From the earliest days, however, the leadership of the UMW opposed any struggle against the capitalist system. In a radio address in September 1937, UMW President John L. Lewis appealed to the ruling class to recognize the unions because, he said, they would “prove the finest bulwark against the intrusion of alien doctrines of government.”
“Unionization,” Lewis said, “as opposed to communism, presupposes the relation of employment; it is based upon the wage system and it recognizes fully and unreservedly the institution of private property and the right to investment profit.”
From the outset, the hallmark of the American trade unions was anti-socialism, servility to the profit system and opposition to any independent political struggle by the working class. While trade unions throughout the world essentially shared this pro-capitalist outlook, the political backwardness of the American trade unions was the most pronounced.
In 1955, after socialists and other left-wing militants had been driven out of positions of leadership, the CIO leaders merged with the American Federation of Labor and established the AFL-CIO on the basis of the explicit defense of the profit system and US imperialist interests around the world. Over the next 25 years, as American capitalism lost its position of world economic dominance and the US ruling elite replaced its policy of relative class compromise with one of unrelenting class war, this perspective led the working class to disaster.
Like his British counterpart, Margaret Thatcher, President Reagan—who had smashed the 1981 PATCO air traffic controllers’ strike—was determined to break the backs of the miners in order to achieve a permanent rollback in the conditions of the working class as a whole.
In 1985-86, with the full backing of the White House and state and local authorities, AT Massey Coal (spearheaded by Blankenship) launched a union-busting drive against the UMW, in which it revived methods of class violence not seen since the Mine Wars of the early decades of the 20th century.
The UMW, led by then-President Richard Trumka (now president of the AFL-CIO), responded by isolating the 2,600 Massey strikers and abandoning the union’s long-standing tradition of calling all miners out on a national strike. The UMW did nothing to defend militant miners who were arrested, framed up and thrown in jail. After leaving the strikers to languish on the picket lines for 14 months, Trumka called off the strike, opening the door to a wave of union busting and concessions throughout the coalfields. The UMW conducted a similar betrayal in the 1989-90 Pittston strike.
The objective conditions that facilitated the domination of a right-wing bureaucracy over the working class—the immense power and economic reserves of American capitalism and the global dominance of its industry—no longer exist.

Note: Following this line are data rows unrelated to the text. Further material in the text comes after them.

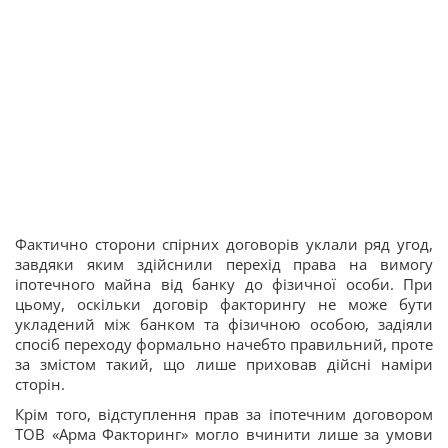
Фактично сторони спірних договорів уклали ряд угод,
завдяки яким здійснили перехід права на вимогу
іпотечного майна від банку до фізичної особи. При
цьому, оскільки договір факторингу не може бути
укладений між банком та фізичною особою, задіяли
спосіб переходу формально начебто правильний, проте
за змістом такий, що лише приховав дійсні наміри
сторін.
Крім того, відступлення прав за іпотечним договором
ТОВ «Арма Факторинг» могло вчинити лише за умови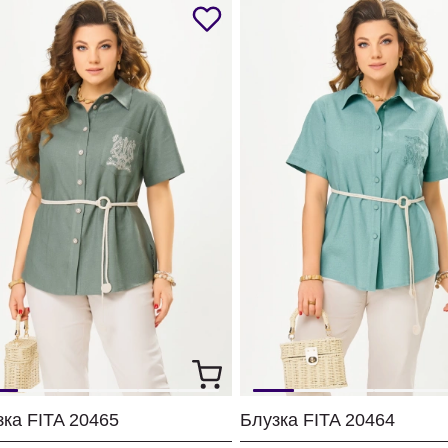
зка FITA 20465
Блузка FITA 20464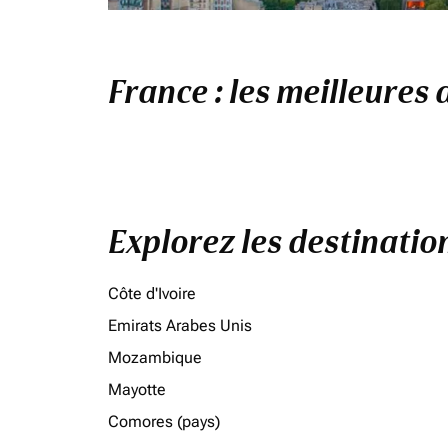
France : les meilleures 
Explorez les destinati
Côte d'Ivoire
Emirats Arabes Unis
Mozambique
Mayotte
Comores (pays)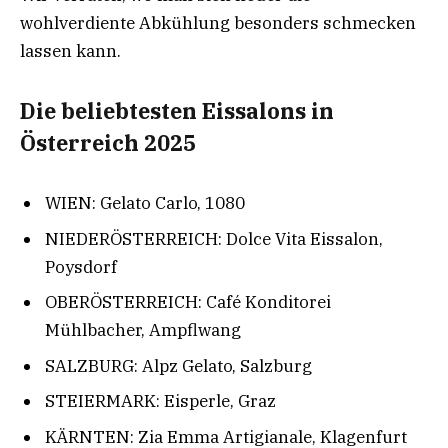
wohlverdiente Abkühlung besonders schmecken
lassen kann.
Die beliebtesten Eissalons in
Österreich 2025
WIEN: Gelato Carlo, 1080
NIEDERÖSTERREICH: Dolce Vita Eissalon,
Poysdorf
OBERÖSTERREICH: Café Konditorei
Mühlbacher, Ampflwang
SALZBURG: Alpz Gelato, Salzburg
STEIERMARK: Eisperle, Graz
KÄRNTEN: Zia Emma Artigianale, Klagenfurt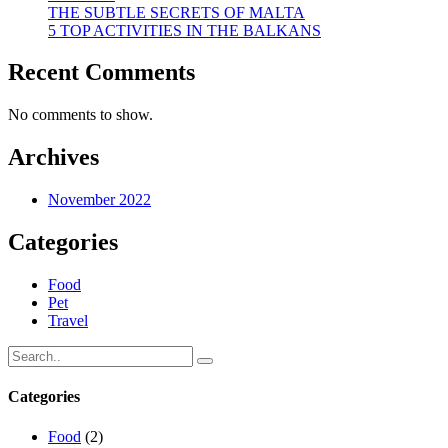
THE SUBTLE SECRETS OF MALTA
5 TOP ACTIVITIES IN THE BALKANS
Recent Comments
No comments to show.
Archives
November 2022
Categories
Food
Pet
Travel
Categories
Food
(2)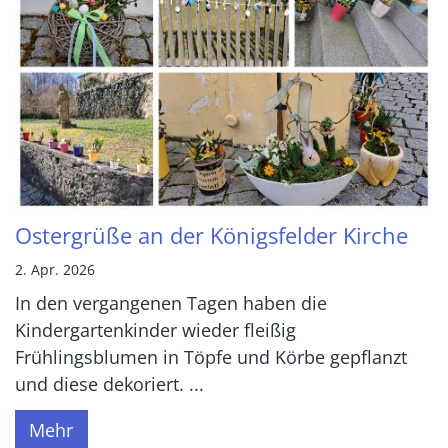
Ostergrüße an der Königsfelder Kirche
2. Apr. 2026
In den vergangenen Tagen haben die
Kindergartenkinder wieder fleißig
Frühlingsblumen in Töpfe und Körbe gepflanzt
und diese dekoriert. ...
Mehr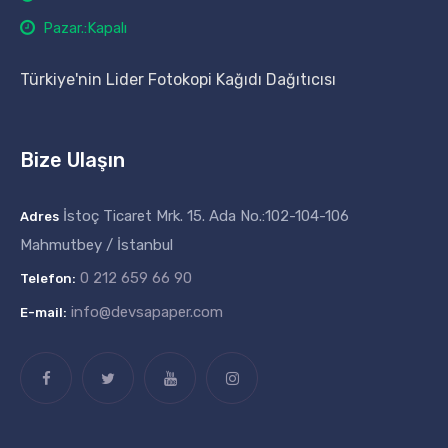
Pazar.:Kapalı
Türkiye'nin Lider Fotokopi Kağıdı Dağıtıcısı
Bize Ulaşın
İstoç Ticaret Mrk. 15. Ada No.:102-104-106
Adres
Mahmutbey / İstanbul
0 212 659 66 90
Telefon:
info@devsapaper.com
E-mail: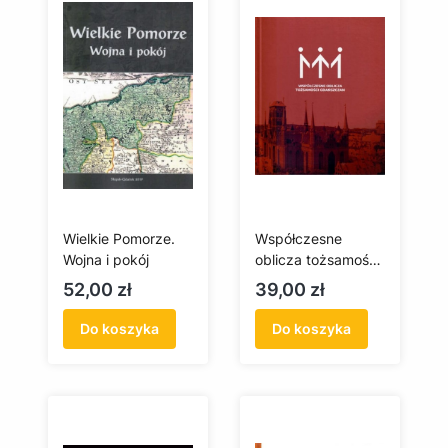
Wielkie Pomorze.
Współczesne
Wojna i pokój
oblicza tożsamości
Gdańszczan
Cena
Cena
52,00 zł
39,00 zł
Do koszyka
Do koszyka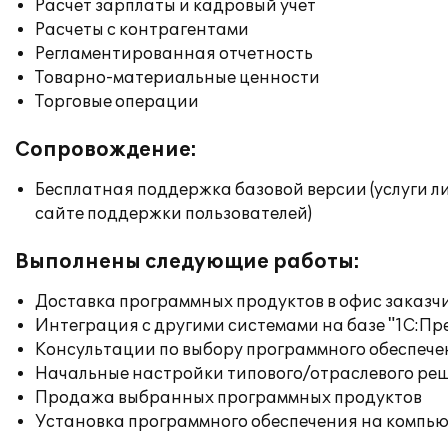
Расчет зарплаты и кадровый учет
Расчеты с контрагентами
Регламентированная отчетность
Товарно-материальные ценности
Торговые операции
Сопровождение:
Бесплатная поддержка базовой версии (услуги л
сайте поддержки пользователей)
Выполнены следующие работы:
Доставка программных продуктов в офис заказч
Интеграция с другими системами на базе "1С:П
Консультации по выбору программного обеспече
Начальные настройки типового/отраслевого реш
Продажа выбранных программных продуктов
Установка программного обеспечения на компь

As a new period of class struggle emerges out of the current crisis, miners will seek to build new organizations of struggle. This is absolutely necessary and critical. However, the bitter lessons of history must be learned—above all, that the resistance of the miners must be based on a conscious fight for the independent political mobilization of the working class against the capitalist system and all of its political representatives.
The only way to end the scourges of mine explosions, cave-ins and black lung disease is to take the mines out of private hands and transform them into public utilities, owned and controlled by the working people themselves. This requires the building of a mass socialist movement of the working class.